WHAT THE TASK ASKS:
What lines below include the string "download"? Pick them out and copy them.

EXERCISE MATERIAL:
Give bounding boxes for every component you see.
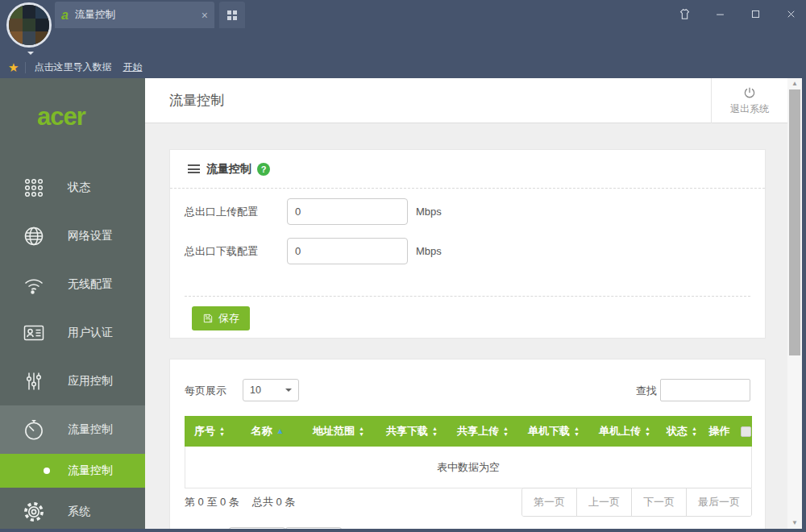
upload-unit-label: Mbps (416, 206, 442, 218)
tab-favicon-acer-icon: a (61, 8, 69, 23)
content-area: 流量控制 ? 总出口上传配置 Mbps 总出口下载配置 Mbps 保存 (145, 123, 787, 532)
prev-page-button[interactable]: 上一页 (576, 488, 631, 516)
col-header-status[interactable]: 状态 (660, 424, 704, 438)
sidebar-item-label: 用户认证 (68, 326, 113, 340)
sidebar-item-status[interactable]: 状态 (0, 164, 145, 212)
sliders-icon (22, 369, 46, 393)
floppy-save-icon (202, 313, 214, 324)
theme-skin-button[interactable] (677, 7, 692, 22)
wifi-icon (22, 272, 46, 297)
tab-grid-icon (226, 10, 238, 21)
sort-icon[interactable] (432, 426, 438, 437)
bookmarks-divider (25, 62, 26, 73)
sidebar-item-label: 系统 (68, 505, 90, 519)
sidebar-item-label: 应用控制 (68, 374, 113, 389)
col-header-shared-upload[interactable]: 共享上传 (447, 424, 518, 438)
col-header-index[interactable]: 序号 (185, 424, 235, 438)
window-border-right (802, 78, 806, 532)
select-all-checkbox[interactable] (741, 426, 751, 437)
sidebar-item-system[interactable]: 系统 (0, 488, 145, 532)
logout-button[interactable]: 退出系统 (711, 78, 787, 123)
sort-icon[interactable] (503, 426, 509, 437)
bookmarks-star-icon[interactable]: ★ (8, 60, 19, 75)
find-label: 查找 (636, 384, 657, 398)
close-window-button[interactable] (783, 7, 798, 22)
minimize-button[interactable] (713, 7, 727, 22)
find-input[interactable] (660, 379, 750, 401)
col-header-name[interactable]: 名称 (235, 424, 301, 438)
sidebar-subitem-traffic-control[interactable]: 流量控制 (0, 454, 145, 488)
scroll-down-icon[interactable]: ▼ (787, 517, 802, 529)
sidebar-item-label: 状态 (68, 181, 90, 195)
range-info: 第 0 至 0 条 (185, 495, 239, 509)
dashed-separator (185, 296, 750, 297)
save-label: 保存 (218, 311, 239, 326)
browser-tab[interactable]: a 流量控制 × (55, 2, 214, 28)
sidebar-item-app-control[interactable]: 应用控制 (0, 357, 145, 405)
col-header-single-download[interactable]: 单机下载 (518, 424, 589, 438)
pagination-group: 第一页 上一页 下一页 最后一页 (521, 488, 752, 517)
scroll-up-icon[interactable]: ▲ (787, 78, 802, 89)
sort-icon[interactable] (219, 426, 225, 437)
browser-window: a 流量控制 × (0, 0, 806, 532)
status-grid-icon (22, 176, 46, 200)
avatar-dropdown-caret-icon[interactable] (27, 52, 34, 58)
per-page-select[interactable]: 10 (243, 379, 299, 401)
active-bullet-icon (44, 468, 50, 474)
sidebar-item-user-auth[interactable]: 用户认证 (0, 309, 145, 357)
sort-icon[interactable] (692, 426, 697, 437)
per-page-label: 每页展示 (185, 384, 226, 398)
scrollbar-thumb[interactable] (789, 89, 800, 355)
table-controls: 每页展示 10 查找 (170, 379, 765, 401)
page-header: 流量控制 退出系统 (145, 78, 787, 123)
first-page-button[interactable]: 第一页 (522, 488, 576, 516)
sort-icon[interactable] (359, 426, 364, 437)
tab-close-icon[interactable]: × (202, 9, 208, 22)
sidebar-item-label: 流量控制 (68, 422, 113, 437)
pagination-info: 第 0 至 0 条 总共 0 条 (185, 495, 521, 509)
total-info: 总共 0 条 (252, 495, 295, 509)
sidebar: acer 状态 网络设置 (0, 78, 145, 529)
sidebar-item-traffic-control[interactable]: 流量控制 (0, 405, 145, 454)
help-icon[interactable]: ? (257, 163, 270, 176)
upload-config-input[interactable] (287, 198, 408, 225)
col-header-actions: 操作 (704, 424, 739, 438)
window-border-bottom (0, 529, 806, 532)
tab-title: 流量控制 (75, 8, 202, 22)
power-icon (742, 85, 757, 100)
last-page-button[interactable]: 最后一页 (686, 488, 751, 516)
next-page-button[interactable]: 下一页 (631, 488, 686, 516)
maximize-button[interactable] (748, 7, 762, 22)
sidebar-item-network-settings[interactable]: 网络设置 (0, 212, 145, 260)
user-avatar[interactable] (6, 2, 52, 48)
navigation-toolbar: 172.16.0.1 (0, 28, 806, 56)
sort-icon[interactable] (645, 426, 650, 437)
start-link[interactable]: 开始 (123, 60, 142, 74)
import-data-link[interactable]: 点击这里导入数据 (34, 60, 111, 74)
col-header-single-upload[interactable]: 单机上传 (589, 424, 660, 438)
acer-logo: acer (37, 102, 145, 131)
minimize-icon (714, 8, 726, 20)
page-title: 流量控制 (169, 91, 711, 110)
empty-table-row: 表中数据为空 (185, 447, 752, 488)
download-config-row: 总出口下载配置 Mbps (170, 238, 442, 264)
titlebar: a 流量控制 × (0, 0, 806, 28)
shirt-icon (678, 7, 692, 21)
sidebar-item-label: 网络设置 (68, 229, 113, 243)
col-header-address-range[interactable]: 地址范围 (301, 424, 376, 438)
sidebar-item-wireless-config[interactable]: 无线配置 (0, 260, 145, 309)
sort-asc-icon[interactable] (276, 427, 285, 435)
id-card-icon (22, 321, 46, 345)
sort-icon[interactable] (574, 426, 580, 437)
traffic-rules-table-panel: 每页展示 10 查找 序号 名称 地址范围 共享下载 共享上传 单机下载 单机上… (169, 359, 766, 532)
col-header-shared-download[interactable]: 共享下载 (376, 424, 447, 438)
panel-title: 流量控制 (206, 162, 251, 177)
upload-config-label: 总出口上传配置 (185, 205, 287, 219)
globe-icon (22, 224, 46, 248)
page-scrollbar[interactable]: ▲ ▼ (787, 78, 802, 529)
tab-list-button[interactable] (219, 2, 245, 28)
table-footer: 第 0 至 0 条 总共 0 条 第一页 上一页 下一页 最后一页 (185, 488, 752, 516)
save-button[interactable]: 保存 (192, 306, 250, 330)
download-unit-label: Mbps (416, 245, 442, 257)
download-config-input[interactable] (287, 238, 408, 264)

THE ANSWER:
col-header-single-download[interactable]: 单机下载 (518, 424, 589, 438)
download-config-row: 总出口下载配置 Mbps (170, 238, 442, 264)
col-header-shared-download[interactable]: 共享下载 (376, 424, 447, 438)
download-unit-label: Mbps (416, 245, 442, 257)
download-config-input[interactable] (287, 238, 408, 264)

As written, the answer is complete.